Chart 6 below illustrates the overall time savings produced by implementing a multi-pass process (in this case, a 2-pass process) in the example of resumes where one wants to restrict multiple Education sections from being identified. The first entry indicates average running time of unconstrained Viterbi. The second entry indicates the average running time when re-entry penalization is applied to all documents. The third entry indicates the average running time using a 2-pass process, whereby the document is initially labeled with the unconstrained Viterbi algorithm, and the constrained version is run only for those documents where multiple Education sections were identified.
CHART 6 |
|
|
Average per |
|
resume |
Implementation |
running time |
|
No Re-entry Penalization |
2.2 seconds |
Re-entry Penalization applied (Education section): 1 pass |
3.7 seconds |
Re-entry Penalization applied (Education section): 2 pass |
2.8 seconds |
|
The average per document running time benefit is clear in this example. But there are potential trade-offs. First, the coding of the multi-pass process can be more complicated. Second, the overall running time for documents that have to go through both the unconstrained and constrained Viterbi is increased, and this may be unacceptable in certain interactive settings.
Anchoring After Verification
The description of re-entry penalization provided thus far relates to structural knowledge across the corpus of resumes. Advantage can also be taken of knowledge regarding a specific document to improve both quality and running time.

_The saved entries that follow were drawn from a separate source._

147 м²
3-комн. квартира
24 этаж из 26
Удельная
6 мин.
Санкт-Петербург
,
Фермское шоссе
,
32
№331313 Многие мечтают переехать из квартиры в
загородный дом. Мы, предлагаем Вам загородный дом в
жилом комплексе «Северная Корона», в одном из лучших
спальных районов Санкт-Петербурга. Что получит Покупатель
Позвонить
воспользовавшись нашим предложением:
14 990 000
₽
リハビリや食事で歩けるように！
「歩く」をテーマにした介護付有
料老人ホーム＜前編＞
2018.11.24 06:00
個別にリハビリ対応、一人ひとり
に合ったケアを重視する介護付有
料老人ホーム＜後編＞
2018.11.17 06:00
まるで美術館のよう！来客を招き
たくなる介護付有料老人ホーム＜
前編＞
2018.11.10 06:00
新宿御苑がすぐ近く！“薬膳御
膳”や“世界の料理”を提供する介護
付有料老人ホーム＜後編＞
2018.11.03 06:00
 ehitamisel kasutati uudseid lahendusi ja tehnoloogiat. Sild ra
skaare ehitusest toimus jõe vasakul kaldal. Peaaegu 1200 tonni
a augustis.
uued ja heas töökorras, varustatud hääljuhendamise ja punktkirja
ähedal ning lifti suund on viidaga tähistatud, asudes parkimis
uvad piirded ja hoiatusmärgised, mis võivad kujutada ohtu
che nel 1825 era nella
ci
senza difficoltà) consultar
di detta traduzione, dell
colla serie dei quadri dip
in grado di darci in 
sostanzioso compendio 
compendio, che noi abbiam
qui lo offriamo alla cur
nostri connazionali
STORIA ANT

In a variation on the multi-pass process described above, after a document has been labeled by an unmodified Viterbi algorithm 110, rather than running a subsequent modified Viterbi algorithm with a re-entry penalty 120, an interactive user indicates which of the sections is correctly labeled 130. The verified labels are anchored 135, and an unmodified Viterbi algorithm is run 110 again.
This concept of anchoring verified labels 135 is useful in general. Verification can be accomplished by the use of automated heuristics or by interactive human input 130, with specific tagging prior to running the HMM.
Hierarchical Schema
In some examples, including resumes, multiple levels of mark-up exist. For example, within the Experience section, it may be preferred to identify “job events”; and within each job event, to tag fields such as Company-Name, Job-Start-Date, Job-End-Date, Title, Job-Description.

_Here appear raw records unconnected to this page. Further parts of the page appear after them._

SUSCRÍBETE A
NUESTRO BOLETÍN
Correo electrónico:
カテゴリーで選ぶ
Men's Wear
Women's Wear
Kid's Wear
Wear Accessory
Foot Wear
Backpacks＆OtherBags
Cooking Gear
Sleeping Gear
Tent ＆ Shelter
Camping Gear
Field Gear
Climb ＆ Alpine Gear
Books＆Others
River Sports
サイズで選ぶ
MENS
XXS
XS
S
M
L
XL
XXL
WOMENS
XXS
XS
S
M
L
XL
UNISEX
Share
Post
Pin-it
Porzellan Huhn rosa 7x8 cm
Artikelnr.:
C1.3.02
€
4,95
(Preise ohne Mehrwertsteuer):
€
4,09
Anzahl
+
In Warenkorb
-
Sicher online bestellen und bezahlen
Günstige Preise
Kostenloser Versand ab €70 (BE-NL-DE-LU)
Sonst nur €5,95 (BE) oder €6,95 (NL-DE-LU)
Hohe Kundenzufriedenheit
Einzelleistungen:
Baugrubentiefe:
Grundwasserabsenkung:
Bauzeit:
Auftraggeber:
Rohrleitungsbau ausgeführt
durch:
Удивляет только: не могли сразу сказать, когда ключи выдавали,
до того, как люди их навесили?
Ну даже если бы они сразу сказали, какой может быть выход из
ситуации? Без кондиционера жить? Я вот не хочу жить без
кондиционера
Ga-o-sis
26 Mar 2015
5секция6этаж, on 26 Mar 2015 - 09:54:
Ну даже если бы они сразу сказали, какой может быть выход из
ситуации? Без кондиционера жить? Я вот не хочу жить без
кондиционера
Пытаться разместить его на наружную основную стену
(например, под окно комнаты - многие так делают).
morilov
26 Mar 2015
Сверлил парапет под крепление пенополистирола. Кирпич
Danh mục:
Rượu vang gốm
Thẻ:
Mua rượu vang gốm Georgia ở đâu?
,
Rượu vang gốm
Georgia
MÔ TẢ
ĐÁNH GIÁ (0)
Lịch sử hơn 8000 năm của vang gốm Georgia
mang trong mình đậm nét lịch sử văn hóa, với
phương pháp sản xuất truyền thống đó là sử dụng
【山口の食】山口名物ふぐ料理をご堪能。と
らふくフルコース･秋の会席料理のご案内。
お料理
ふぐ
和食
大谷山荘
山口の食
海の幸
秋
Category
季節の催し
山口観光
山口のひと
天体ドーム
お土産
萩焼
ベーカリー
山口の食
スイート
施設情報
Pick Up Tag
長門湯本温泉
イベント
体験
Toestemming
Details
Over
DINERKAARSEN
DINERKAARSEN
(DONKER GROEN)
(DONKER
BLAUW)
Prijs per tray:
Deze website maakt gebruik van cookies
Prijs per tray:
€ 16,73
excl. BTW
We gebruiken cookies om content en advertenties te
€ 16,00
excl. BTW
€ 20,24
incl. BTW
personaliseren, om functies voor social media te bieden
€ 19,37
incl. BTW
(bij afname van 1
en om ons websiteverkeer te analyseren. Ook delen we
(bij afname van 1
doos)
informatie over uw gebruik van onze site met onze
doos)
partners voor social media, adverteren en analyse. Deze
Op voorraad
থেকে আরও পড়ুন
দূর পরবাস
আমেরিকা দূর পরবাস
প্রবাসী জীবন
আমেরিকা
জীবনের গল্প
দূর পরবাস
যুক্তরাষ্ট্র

For such cases, in which re-entry into a top-level section is restricted, the modified Viterbi algorithm can penalize re-entry into a set of states corresponding to the top-level section. To improve efficiency in situations where such a rich hierarchical mark-up structure exists, a multi-tiered family of HMMs can be developed, one to address the top-level tagging and then additional modules to perform deeper mark-up. In the context of re-entry penalization, reducing the complexity of a given HMM can thereby help reduce the running-time impact of the constrained Viterbi. Even in the context of unconstrained Viterbi, such a multi-tiered structure can allow for more efficient and customized tagging of the various components of the document.
While particular embodiments of the present invention have been disclosed, it is to be understood that various different modifications are possible and are contemplated within the true spirit and scope of the appended claims. There is no intention, therefore, of limitations to the exact abstract or disclosure herein presented.